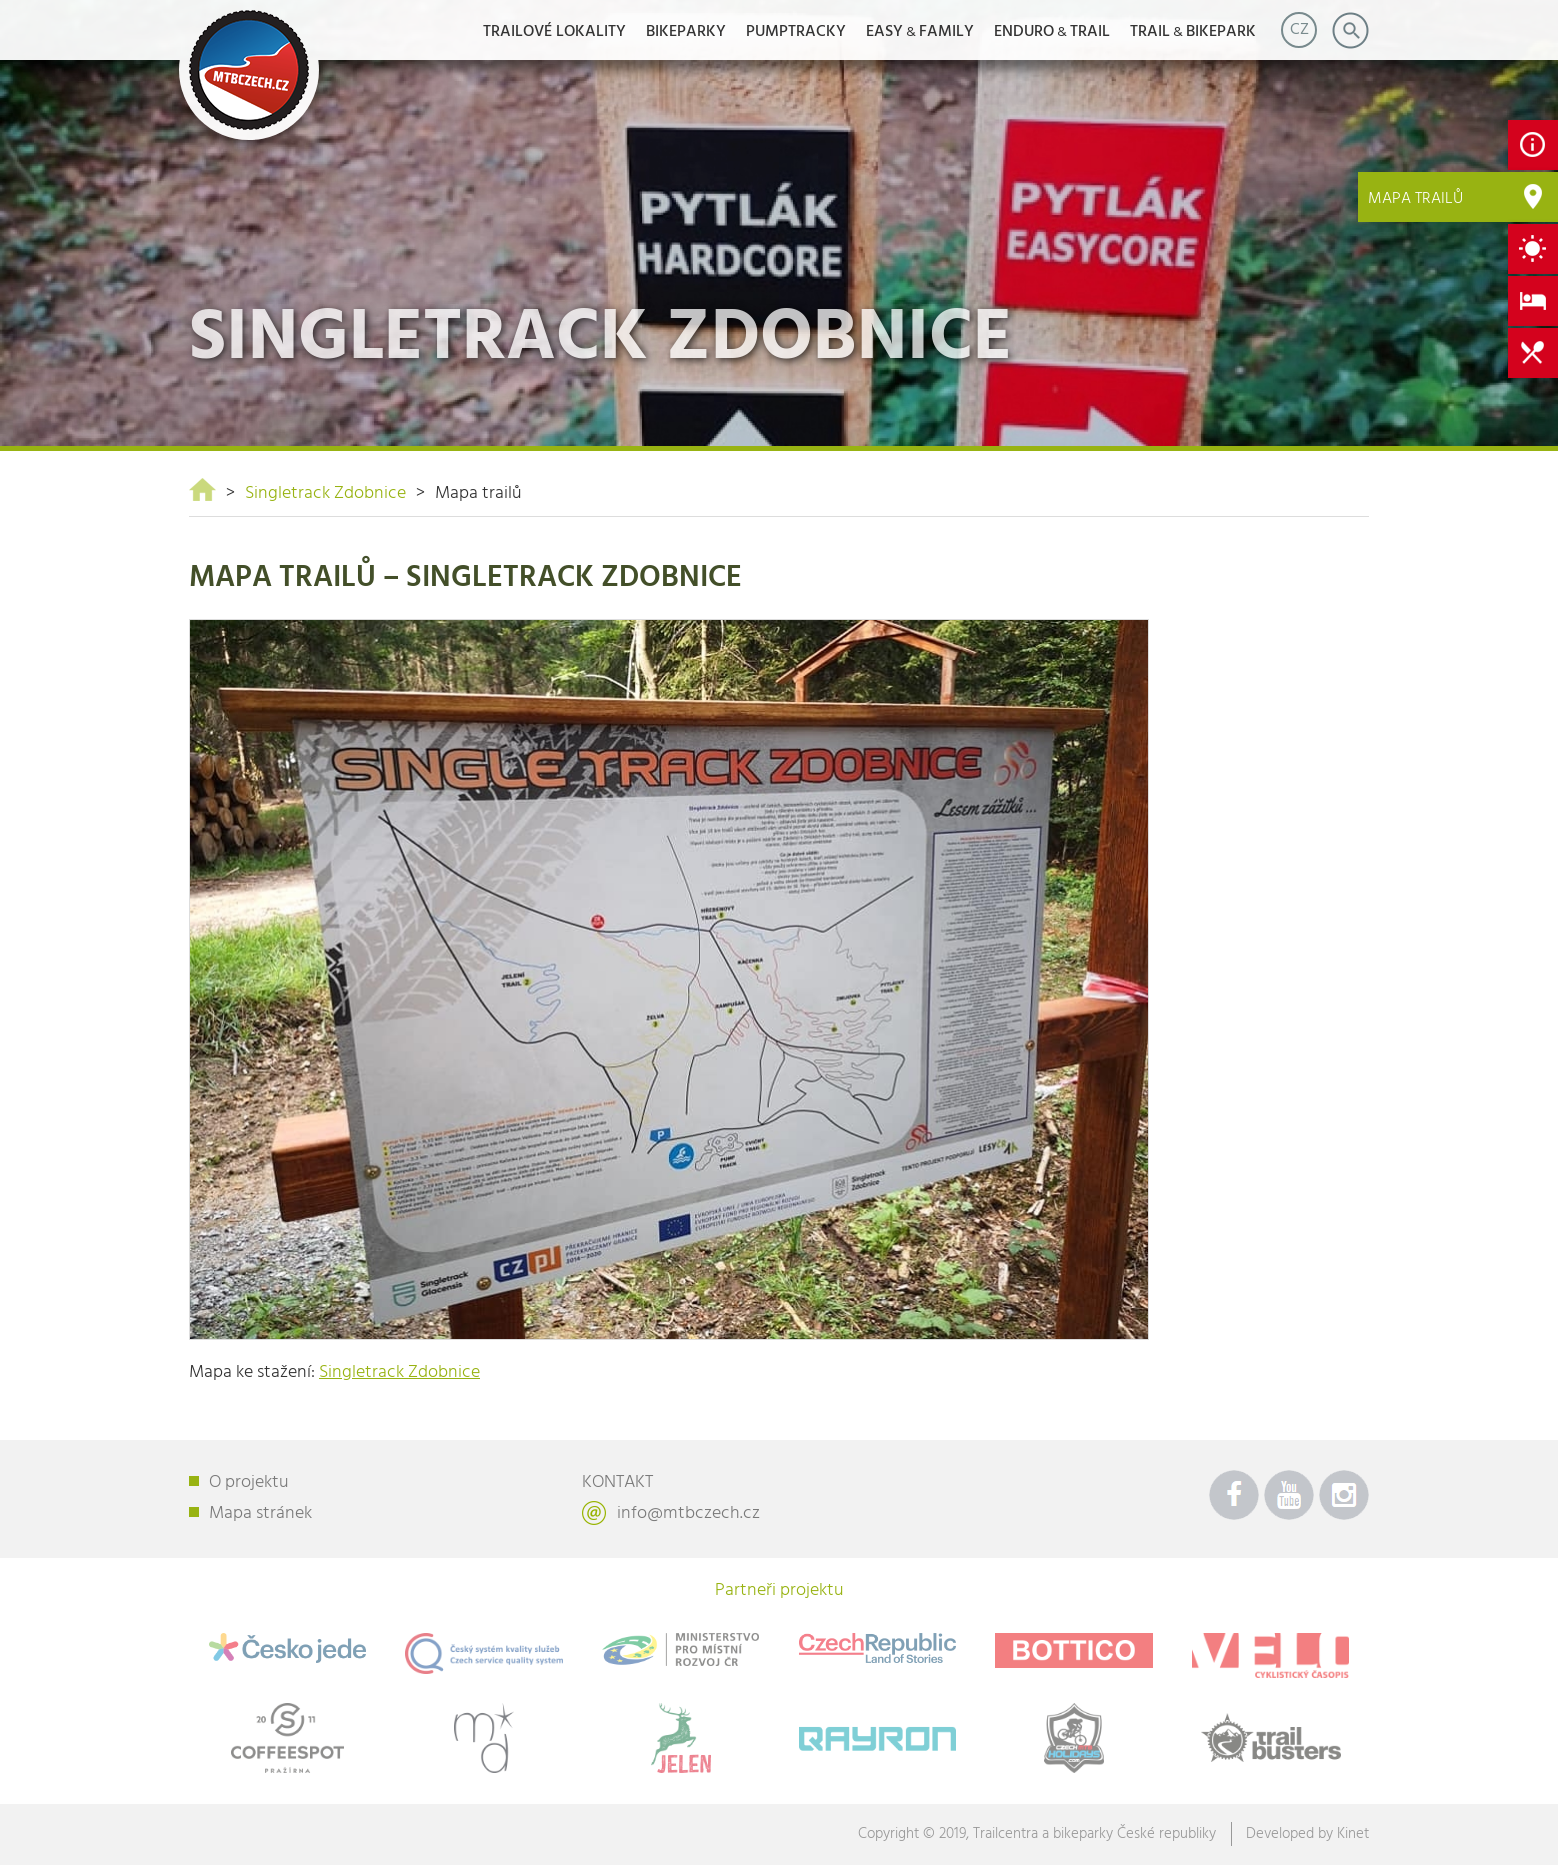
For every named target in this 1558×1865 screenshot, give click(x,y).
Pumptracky (796, 32)
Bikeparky (686, 32)
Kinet (1353, 1834)
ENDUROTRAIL (1052, 32)
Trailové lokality (554, 32)
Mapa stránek (260, 1513)
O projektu (249, 1482)
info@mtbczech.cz (688, 1513)
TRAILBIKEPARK (1193, 32)
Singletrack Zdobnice (325, 493)
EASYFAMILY (920, 32)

# [EXERCISE PROMPT]
Through the last line of the entries above, beginning at the line containing "Trailové lokality (554, 32)", transcribe each line exactly, both ends included and nothing more.

# [EXPECTED OUTPUT]
Trailové lokality (554, 32)
Mapa stránek (260, 1513)
O projektu (249, 1482)
info@mtbczech.cz (688, 1513)
TRAILBIKEPARK (1193, 32)
Singletrack Zdobnice (325, 493)
EASYFAMILY (920, 32)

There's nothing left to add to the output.